What do you mean by “the matching requirement”? You just wrote that batches are “independently chosen”, so I understood that there is no matching requirement.

page 5: the cuts in (7) and (8) are applied at detector level: in figure 4, the corresponding original parton-level distribution correspond to this acceptance at detector level. Even if it is interesting to check if GAN-inverted distributions reproduce the parton-level ones, from a practical point of vue it would be more useful to unfold measurements to a well defined phase space at parton-level, i.e. a fiducial region for the measurement.
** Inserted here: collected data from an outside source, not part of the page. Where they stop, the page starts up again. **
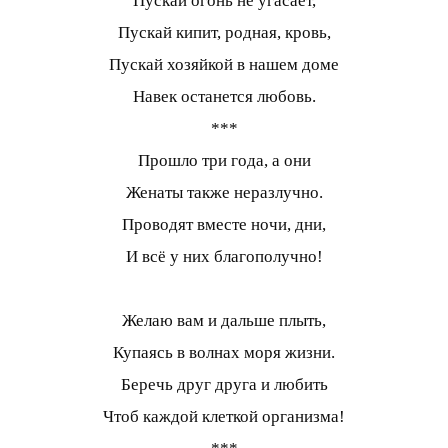
Пускай огонь не угасает,
Пускай кипит, родная, кровь,
Пускай хозяйкой в нашем доме
Навек останется любовь.
***
Прошло три года, а они
Женаты также неразлучно.
Проводят вместе ночи, дни,
И всё у них благополучно!
Желаю вам и дальше плыть,
Купаясь в волнах моря жизни.
Беречь друг друга и любить
Чтоб каждой клеткой организма!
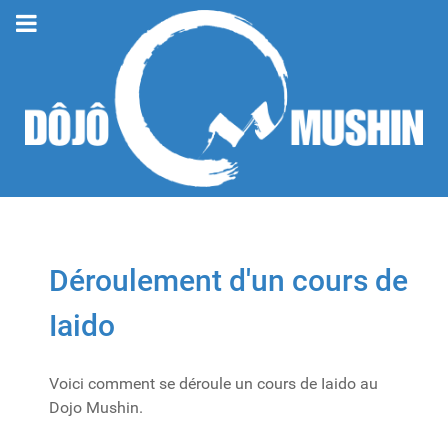
Déroulement d'un cours de
Iaido
Voici comment se déroule un cours de Iaido au
Dojo Mushin.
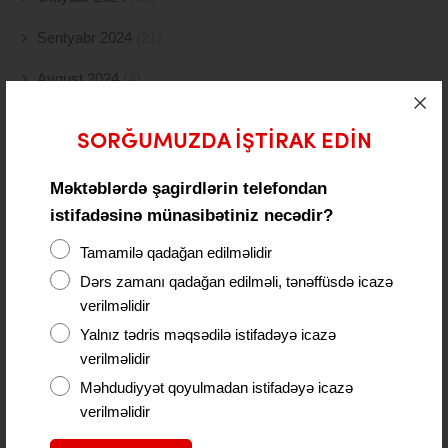
Sentyabr 2024
(21)
Avqust 2024
(4)
İyul 2024
(2)
SORĞUMUZDA IŞTIRAK EDIN
İyun 2024
(21)
Məktəblərdə şagirdlərin telefondan
May 2024
(19)
istifadəsinə münasibətiniz necədir?
Aprel 2024
(10)
Tamamilə qadağan edilməlidir
Dərs zamanı qadağan edilməli, tənəffüsdə icazə
Mart 2024
(5)
verilməlidir
Fevral 2024
(15)
Yalnız tədris məqsədilə istifadəyə icazə
verilməlidir
Yanvar 2024
(11)
Məhdudiyyət qoyulmadan istifadəyə icazə
Dekabr 2023
(24)
verilməlidir
Noyabr 2023
(9)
Maybe it is a different problem and requires a different approach, but have you considered it?

page 6: “a classification network could be improved through a variational feature in latent space”: can you add a reference? “a standard solution”: why “standard”?

page 7, eq. (9): “P_T” has not been defined. Should it be “P_p”?
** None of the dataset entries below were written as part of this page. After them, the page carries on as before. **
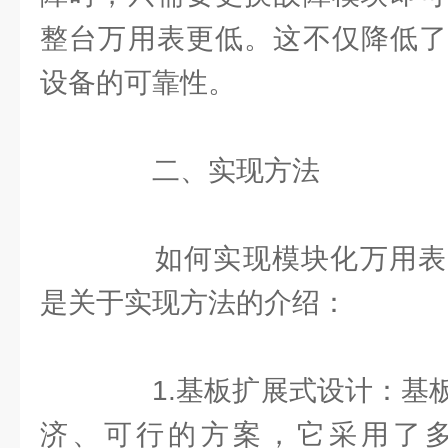
整台万用表更低。这不仅降低了
设备的可靠性。
二、实现方法
如何实现模块化万用表
是关于实现方法的介绍：
1.基板扩展式设计：基板
济、可行的方案，它采用了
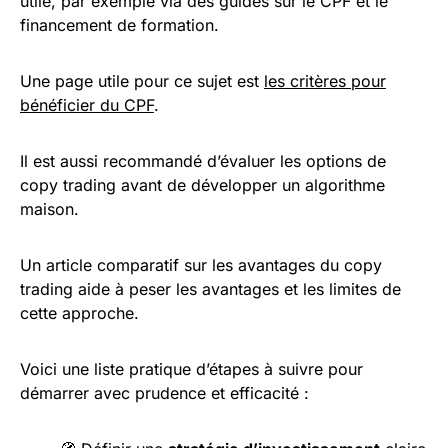
utile, par exemple via des guides sur le CPF et le
financement de formation.
Une page utile pour ce sujet est
les critères pour
bénéficier du CPF
.
Il est aussi recommandé d’évaluer les options de
copy trading avant de développer un algorithme
maison.
Un article comparatif sur les avantages du copy
trading aide à peser les avantages et les limites de
cette approche.
Voici une liste pratique d’étapes à suivre pour
démarrer avec prudence et efficacité :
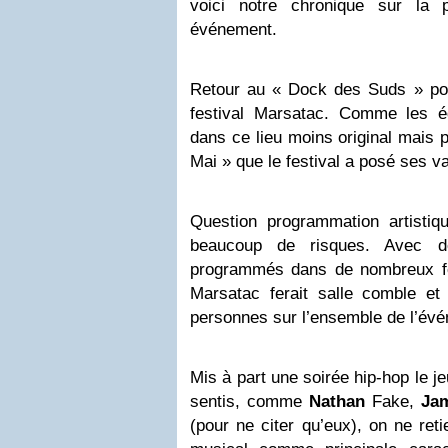
voici notre chronique sur la p
événement.
Retour au « Dock des Suds » pour
festival Marsatac. Comme les é
dans ce lieu moins original mais 
Mai » que le festival a posé ses va
Question programmation artistiqu
beaucoup de risques. Avec de
programmés dans de nombreux fest
Marsatac ferait salle comble e
personnes sur l’ensemble de l’év
Mis à part une soirée hip-hop le je
sentis, comme
Nathan
Fake,
Ja
(pour ne citer qu’eux), on ne ret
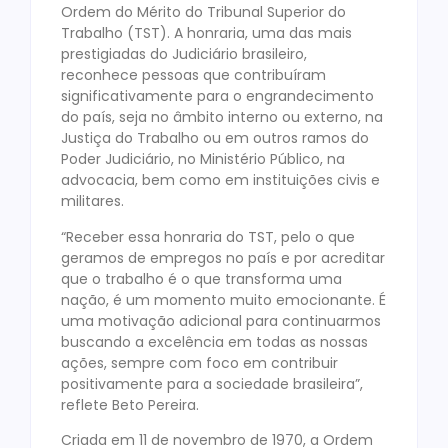
Ordem do Mérito do Tribunal Superior do
Trabalho (TST). A honraria, uma das mais
prestigiadas do Judiciário brasileiro,
reconhece pessoas que contribuíram
significativamente para o engrandecimento
do país, seja no âmbito interno ou externo, na
Justiça do Trabalho ou em outros ramos do
Poder Judiciário, no Ministério Público, na
advocacia, bem como em instituições civis e
militares.
“Receber essa honraria do TST, pelo o que
geramos de empregos no país e por acreditar
que o trabalho é o que transforma uma
nação, é um momento muito emocionante. É
uma motivação adicional para continuarmos
buscando a excelência em todas as nossas
ações, sempre com foco em contribuir
positivamente para a sociedade brasileira”,
reflete Beto Pereira.
Criada em 11 de novembro de 1970, a Ordem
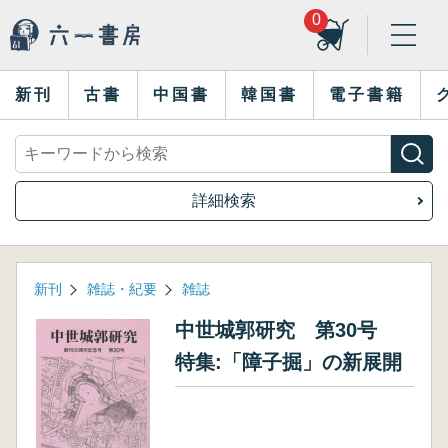
0
新刊
古書
中国書
韓国書
電子書籍
詳細検索
新刊
雑誌・紀要
雑誌
中世城郭研究 第30号
特集:「障子掘」の新展開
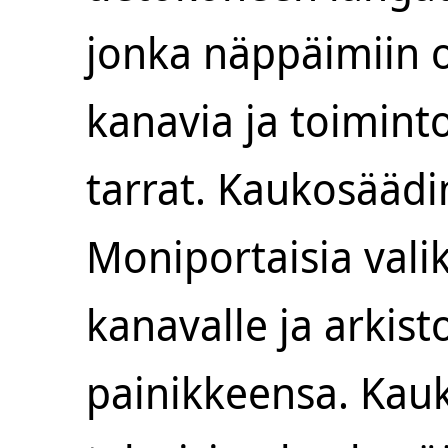
jonka näppäimiin o
kanavia ja toiminto
tarrat. Kaukosäädi
Moniportaisia valik
kanavalle ja arkis
painikkeensa. Kauk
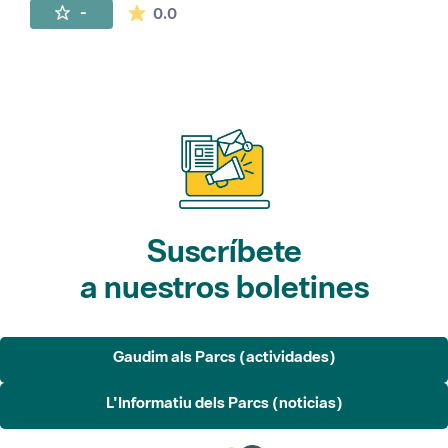
La valoración media es de 0 estrellas de 
-
0.0
Suscríbete
a nuestros boletines
Gaudim als Parcs (actividades)
L'Informatiu dels Parcs (noticias)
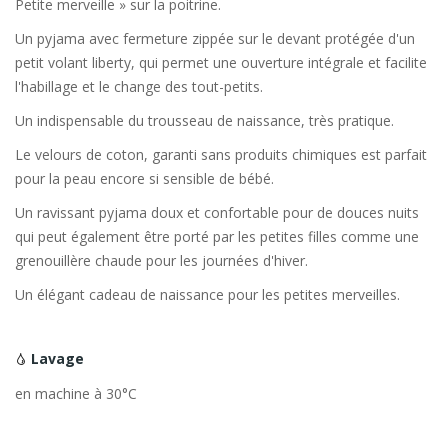
Petite merveille » sur la poitrine.
Un pyjama avec fermeture zippée sur le devant protégée d'un
petit volant liberty, qui permet une ouverture intégrale et facilite
l'habillage et le change des tout-petits.
Un indispensable du trousseau de naissance, très pratique.
Le velours de coton, garanti sans produits chimiques est parfait
pour la peau encore si sensible de bébé.
Un ravissant pyjama doux et confortable pour de douces nuits
qui peut également être porté par les petites filles comme une
grenouillère chaude pour les journées d'hiver.
Un élégant cadeau de naissance pour les petites merveilles.
Lavage
en machine à 30°C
page 7: “we do not build a conditional MMD loss”: does it mean that MMD is unchanged with respect to section 2 GAN or that it is not used (and then should be removed from figure 5)?
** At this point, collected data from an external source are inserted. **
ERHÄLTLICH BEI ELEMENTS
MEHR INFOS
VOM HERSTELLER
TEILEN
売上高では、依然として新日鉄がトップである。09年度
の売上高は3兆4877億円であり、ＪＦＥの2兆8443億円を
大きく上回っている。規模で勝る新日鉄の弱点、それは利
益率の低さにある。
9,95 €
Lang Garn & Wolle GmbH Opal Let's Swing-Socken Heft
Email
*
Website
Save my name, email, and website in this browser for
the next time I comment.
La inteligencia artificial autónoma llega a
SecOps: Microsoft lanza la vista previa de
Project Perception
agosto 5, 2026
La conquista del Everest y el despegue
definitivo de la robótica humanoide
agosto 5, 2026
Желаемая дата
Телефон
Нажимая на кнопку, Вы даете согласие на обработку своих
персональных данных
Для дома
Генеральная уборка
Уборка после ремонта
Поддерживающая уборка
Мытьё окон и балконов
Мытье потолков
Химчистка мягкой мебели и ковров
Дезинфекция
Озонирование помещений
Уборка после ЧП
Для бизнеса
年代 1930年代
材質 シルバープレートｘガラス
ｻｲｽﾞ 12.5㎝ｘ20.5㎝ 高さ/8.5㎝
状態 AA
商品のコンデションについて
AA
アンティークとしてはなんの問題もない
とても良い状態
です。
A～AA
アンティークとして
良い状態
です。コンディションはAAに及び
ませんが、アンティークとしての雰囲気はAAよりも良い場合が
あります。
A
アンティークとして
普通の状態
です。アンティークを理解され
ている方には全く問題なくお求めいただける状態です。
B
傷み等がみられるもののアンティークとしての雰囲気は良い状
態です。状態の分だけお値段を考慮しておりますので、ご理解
page 8: what does it mean “at the 90% level”? do you mean that differences are < 10%?

page 10: “the MMD loss is is not actually conditional”: remove an “is”.

page 10: “the standard implementations are somewhat inefficient”: can you give a reference for the “standard implementations”?

page 14: “implementations of such a the kernel”: remove “the”

page 15, first line: “A subtlety is is that”: remove an “is”

page 15: can you clarify better, with an example, what does it mean: “we augment the batches of true and generated invariant masses with one of conditional invariant masses, computed from the same detector information used to condition the generator and the discriminator”?

page 17: in ref 22 there is a mis-typing.

Best regards

validity: -
significance: -
originality: -
clarity: -
formatting: -
grammar: -

Author: Ramon Winterhalder on 2020-03-19 [id 769]

(in reply to Report 2 on 2020-02-05)

Category:

answer to question

reply to objection

1) page 2, just before (1): in “(1.FCGAN)” remove “1.”

-> Done.

2) page 2, last line: “external masses”: what is the meaning of “external” here?

-> Now specified.

3) page 3: Just before eq. (5) you write, about MMD you write “It allows us to compare pre-defined distributions, for instance the one-dimensional invariant mass of an intermediate particle”. So, the variables x and y in eq. (5) are masses or they can be anything? And if they can be anything, which ones did you choose? I think an example here would be useful. Maybe I am confused by the choice to use Gaussian or Breit-Wigner kernel functions, which made me think of a resonance. But the MMD is a general statistical test and therefore can be applied to anything, if I understood it correctly. Some further clarifications here would be very useful.

-> A detailed discussion about the MMD in our GAN setup is available as 1907.03764, we now mention this in a footnote.

4) page 4: why \lambda_D << \lambda_G? Is there a clear motivation?

-> These are just tunable hyper-parameters, and the values just chosen by optimization.

5) page 4: which MC parton shower did you use with Madgraph5?

-> We used Pythia8, with the standard Pythia8 card but with inital-state radiation turned off, as now specified in the text.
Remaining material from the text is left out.